Frequently Asked Questions about DRBD
Contents
- Frequently Asked Questions about DRBD
- General Issues
- Setup and Installation
- Can I encrypt/compress the exchanged data?
- Can I mount the secondary at least readonly?
- Why does DRBD not allow concurrent access from all nodes? I'd like to use it with GFS/OCFS2...
- Can DRBD use two devices of different size?
- Can XFS be used with DRBD?
- When I try to load the drbd module, I am gettin the following error: compiled for kernel version ''some version'' while this kernel is ''some other version''
- Can I use DRBD with LVM?
- I use DRBD and Linux-vServer, and I cannot umount anymore: "file system in use"
- What about Xen, DRBD and iSCSI?
- Can I use DRBD with OpenVZ?
- Operation Issues
- drbdadm create-md fails with "Operation refused." - what can I do?
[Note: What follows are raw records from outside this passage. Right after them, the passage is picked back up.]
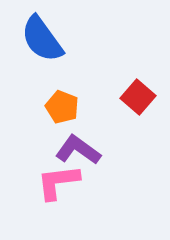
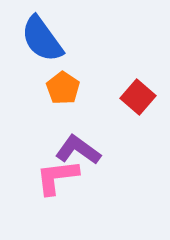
orange pentagon: moved 1 px right, 19 px up; rotated 12 degrees clockwise
pink L-shape: moved 1 px left, 5 px up
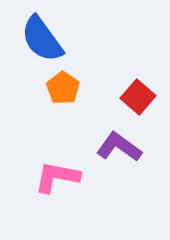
purple L-shape: moved 41 px right, 3 px up
pink L-shape: rotated 18 degrees clockwise
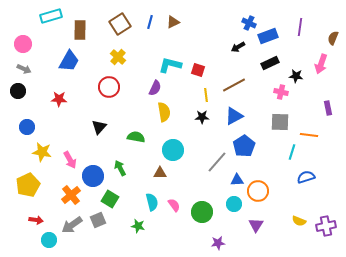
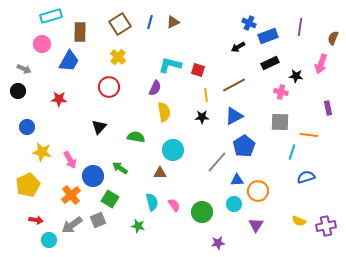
brown rectangle at (80, 30): moved 2 px down
pink circle at (23, 44): moved 19 px right
green arrow at (120, 168): rotated 28 degrees counterclockwise
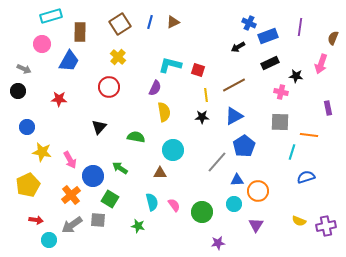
gray square at (98, 220): rotated 28 degrees clockwise
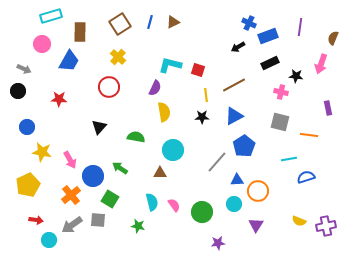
gray square at (280, 122): rotated 12 degrees clockwise
cyan line at (292, 152): moved 3 px left, 7 px down; rotated 63 degrees clockwise
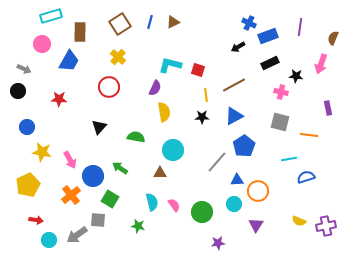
gray arrow at (72, 225): moved 5 px right, 10 px down
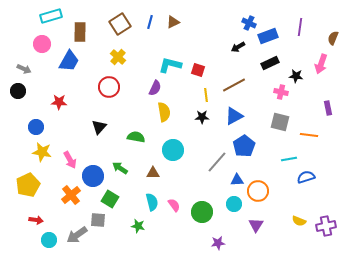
red star at (59, 99): moved 3 px down
blue circle at (27, 127): moved 9 px right
brown triangle at (160, 173): moved 7 px left
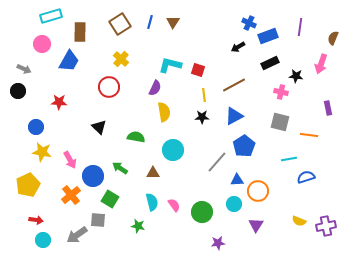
brown triangle at (173, 22): rotated 32 degrees counterclockwise
yellow cross at (118, 57): moved 3 px right, 2 px down
yellow line at (206, 95): moved 2 px left
black triangle at (99, 127): rotated 28 degrees counterclockwise
cyan circle at (49, 240): moved 6 px left
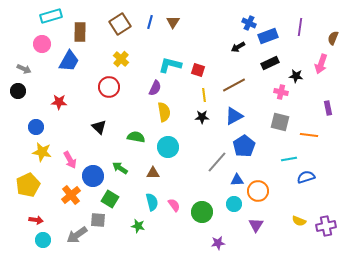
cyan circle at (173, 150): moved 5 px left, 3 px up
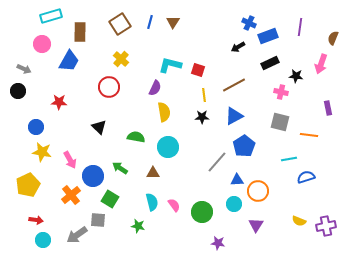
purple star at (218, 243): rotated 16 degrees clockwise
- I get "access beyond end of device" errors, drbd is broken!?
- Why is Synchronization (SyncingAll) so slow?
- How can I speed up the Synchronization performance?
- How can I speed up write throughput?
- Why is my "load average" that high?
- What is warning: ''Return code 255 from /etc/ha.d/resource.d/datadisk'' telling me when using the datadisk script with heartbeat?
- When the node goes from secondary to primary the drbd device will not be mounted on the primary. Manually mounting works.
- What is warning: ''out of vmalloc space''
- What do the fields like st, ns, nr, dw, dr etc. in /proc/drdb mean?
General Issues
Please have a look at some of the publications and documentation.
What is DRBD, to begin with?
DRBD, developed by PhilippReisner and LarsEllenberg, is a
Distributed
Replicated
Block
Device
for the Linux operating system. It allows to have a realtime mirror of your local block devices on a remote machine. In conjunction with heartbeat it allows to create HA (high availability) Linux clusters.
Which license conditions apply to DRBD?
- DRBD is released under the GNU GENERAL PUBLIC LICENSE Version 2, Juni 1991 (GPL. Thus, within the conditions of this license it can be freely distributed and modified.)
Where do I get Support for DRBD
At LinBit.
Where can I download DRBD, or get more information?
- The latest version of DRBD is available for download
from LinBit resp. from drbd.org. DRBD is also included in many Linux distributions, like Debian, SuSE, RedHat and others.
There is also a git Repository
and a mailing list
Setup and Installation
Can I encrypt/compress the exchanged data?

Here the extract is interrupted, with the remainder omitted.